Your task
In the listing below, identify each line with the word "scrollbar" and return those lines.

Input
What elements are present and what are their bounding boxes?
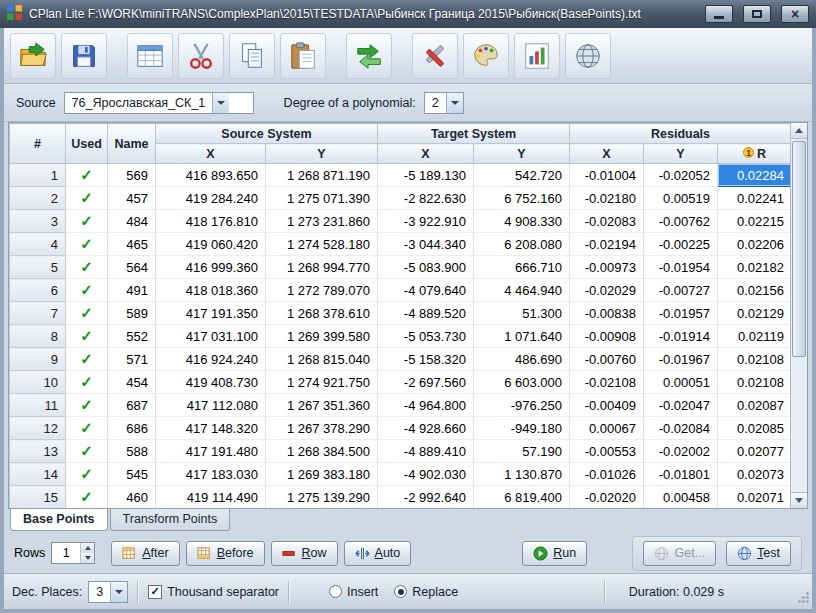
table-row[interactable]: 1 ✓ 569 416 893.650 1 268 871.190 -5 189…	[10, 164, 792, 187]
source-x-cell[interactable]: 417 112.080	[156, 394, 266, 417]
row-number-cell[interactable]: 1	[10, 164, 66, 187]
table-row[interactable]: 11 ✓ 687 417 112.080 1 267 351.360 -4 96…	[10, 394, 792, 417]
target-x-cell[interactable]: -3 044.340	[378, 233, 474, 256]
name-cell[interactable]: 571	[108, 348, 156, 371]
minimize-button[interactable]	[705, 5, 733, 23]
name-cell[interactable]: 589	[108, 302, 156, 325]
target-x-cell[interactable]: -4 964.800	[378, 394, 474, 417]
residual-x-cell[interactable]: -0.00908	[570, 325, 644, 348]
table-row[interactable]: 10 ✓ 454 419 408.730 1 274 921.750 -2 69…	[10, 371, 792, 394]
source-y-cell[interactable]: 1 268 384.500	[266, 440, 378, 463]
target-x-cell[interactable]: -4 928.660	[378, 417, 474, 440]
save-button[interactable]	[61, 33, 107, 79]
residual-r-cell[interactable]: 0.02073	[718, 463, 792, 486]
transform-button[interactable]	[346, 33, 392, 79]
close-button[interactable]: ×	[781, 5, 809, 23]
source-x-cell[interactable]: 419 060.420	[156, 233, 266, 256]
name-cell[interactable]: 465	[108, 233, 156, 256]
tab-base-points[interactable]: Base Points	[10, 509, 108, 531]
table-row[interactable]: 9 ✓ 571 416 924.240 1 268 815.040 -5 158…	[10, 348, 792, 371]
table-row[interactable]: 14 ✓ 545 417 183.030 1 269 383.180 -4 90…	[10, 463, 792, 486]
used-checkmark-cell[interactable]: ✓	[66, 463, 108, 486]
target-y-cell[interactable]: -976.250	[474, 394, 570, 417]
residual-r-cell[interactable]: 0.02087	[718, 394, 792, 417]
replace-radio[interactable]	[394, 585, 407, 598]
residual-x-cell[interactable]: -0.00409	[570, 394, 644, 417]
name-cell[interactable]: 474	[108, 509, 156, 510]
target-x-cell[interactable]: -4 889.410	[378, 440, 474, 463]
row-number-cell[interactable]: 8	[10, 325, 66, 348]
target-y-cell[interactable]: 57.190	[474, 440, 570, 463]
table-row[interactable]: 5 ✓ 564 416 999.360 1 268 994.770 -5 083…	[10, 256, 792, 279]
residual-y-cell[interactable]: -0.01954	[644, 256, 718, 279]
world-button[interactable]	[565, 33, 611, 79]
residual-y-cell[interactable]: -0.02084	[644, 417, 718, 440]
target-y-cell[interactable]: 666.710	[474, 256, 570, 279]
source-x-cell[interactable]: 419 284.240	[156, 187, 266, 210]
get-button[interactable]: Get...	[643, 541, 716, 566]
table-button[interactable]	[127, 33, 173, 79]
source-x-cell[interactable]: 416 999.360	[156, 256, 266, 279]
row-number-cell[interactable]: 11	[10, 394, 66, 417]
target-x-cell[interactable]: -2 992.640	[378, 486, 474, 509]
run-button[interactable]: Run	[522, 541, 587, 566]
residual-r-cell[interactable]: 0.02108	[718, 371, 792, 394]
used-checkmark-cell[interactable]: ✓	[66, 371, 108, 394]
header-target-y[interactable]: Y	[474, 144, 570, 164]
residual-y-cell[interactable]: -0.00762	[644, 210, 718, 233]
residual-x-cell[interactable]: -0.00973	[570, 256, 644, 279]
target-x-cell[interactable]: -3 697.320	[378, 509, 474, 510]
table-row[interactable]: 2 ✓ 457 419 284.240 1 275 071.390 -2 822…	[10, 187, 792, 210]
name-cell[interactable]: 484	[108, 210, 156, 233]
report-button[interactable]	[514, 33, 560, 79]
used-checkmark-cell[interactable]: ✓	[66, 187, 108, 210]
used-checkmark-cell[interactable]: ✓	[66, 302, 108, 325]
residual-x-cell[interactable]: -0.01026	[570, 463, 644, 486]
target-x-cell[interactable]: -4 902.030	[378, 463, 474, 486]
vertical-scrollbar[interactable]	[790, 123, 807, 508]
used-checkmark-cell[interactable]: ✓	[66, 325, 108, 348]
header-target-x[interactable]: X	[378, 144, 474, 164]
residual-r-cell[interactable]: 0.02241	[718, 187, 792, 210]
target-x-cell[interactable]: -5 083.900	[378, 256, 474, 279]
test-button[interactable]: Test	[726, 541, 791, 566]
target-y-cell[interactable]: 1 130.870	[474, 463, 570, 486]
residual-y-cell[interactable]: -0.01914	[644, 325, 718, 348]
target-y-cell[interactable]: 4 464.940	[474, 279, 570, 302]
residual-r-cell[interactable]: 0.02215	[718, 210, 792, 233]
row-number-cell[interactable]: 14	[10, 463, 66, 486]
target-y-cell[interactable]: 6 752.160	[474, 187, 570, 210]
residual-r-cell[interactable]: 0.02284	[718, 164, 792, 187]
residual-y-cell[interactable]: -0.02052	[644, 164, 718, 187]
name-cell[interactable]: 457	[108, 187, 156, 210]
dec-places-arrow[interactable]	[110, 582, 127, 602]
header-name[interactable]: Name	[108, 124, 156, 164]
palette-button[interactable]	[463, 33, 509, 79]
source-y-cell[interactable]: 1 272 789.070	[266, 279, 378, 302]
target-y-cell[interactable]: 6 208.080	[474, 233, 570, 256]
header-residual-x[interactable]: X	[570, 144, 644, 164]
scroll-down-button[interactable]	[791, 492, 807, 508]
scrollbar-thumb[interactable]	[792, 141, 806, 357]
used-checkmark-cell[interactable]: ✓	[66, 509, 108, 510]
residual-x-cell[interactable]: -0.00955	[570, 509, 644, 510]
target-y-cell[interactable]: -949.180	[474, 417, 570, 440]
target-x-cell[interactable]: -4 889.520	[378, 302, 474, 325]
table-row[interactable]: 8 ✓ 552 417 031.100 1 269 399.580 -5 053…	[10, 325, 792, 348]
source-y-cell[interactable]: 1 268 871.190	[266, 164, 378, 187]
auto-fit-button[interactable]: Auto	[344, 541, 412, 566]
name-cell[interactable]: 588	[108, 440, 156, 463]
target-y-cell[interactable]: 486.690	[474, 348, 570, 371]
residual-x-cell[interactable]: -0.00553	[570, 440, 644, 463]
thousand-separator-checkbox[interactable]	[148, 585, 162, 599]
spinner-down-button[interactable]	[81, 553, 94, 563]
resize-grip[interactable]	[797, 591, 810, 607]
degree-select[interactable]: 2	[424, 92, 464, 114]
residual-r-cell[interactable]: 0.02156	[718, 279, 792, 302]
table-row[interactable]: 6 ✓ 491 418 018.360 1 272 789.070 -4 079…	[10, 279, 792, 302]
used-checkmark-cell[interactable]: ✓	[66, 210, 108, 233]
name-cell[interactable]: 686	[108, 417, 156, 440]
scroll-up-button[interactable]	[791, 123, 807, 139]
source-y-cell[interactable]: 1 269 399.580	[266, 325, 378, 348]
row-number-cell[interactable]: 6	[10, 279, 66, 302]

Finished task
vertical-scrollbar[interactable]	[790, 123, 807, 508]
scrollbar-thumb[interactable]	[792, 141, 806, 357]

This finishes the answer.